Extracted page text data
•••
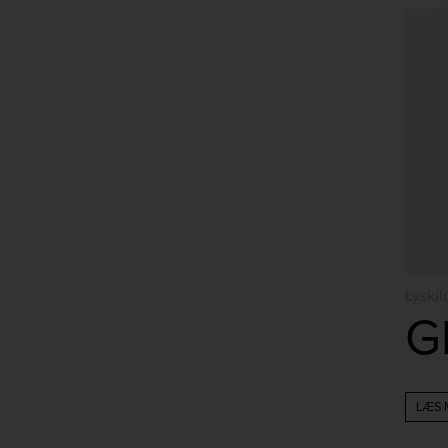
Lyskil
LÆS 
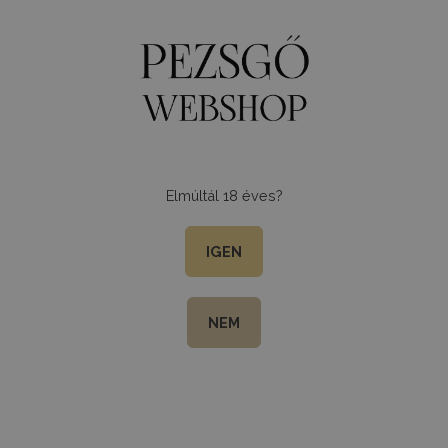
0
Menu
Elmúltál 18 éves?
Header
IGEN
Pontgyűjtő program
Szállítási információ
Kapcsolat
NEM
Oldaltérkép
Üzleti értékesítés
Navigation
Pezsgők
•••
[Required action]
Restate, word for word, the entries above, dropping any picture.

[Answer]
Lyskil
LÆS 
0
Menu
Elmúltál 18 éves?
Header
IGEN
Pontgyűjtő program
Szállítási információ
Kapcsolat
NEM
Oldaltérkép
Üzleti értékesítés
Navigation
Pezsgők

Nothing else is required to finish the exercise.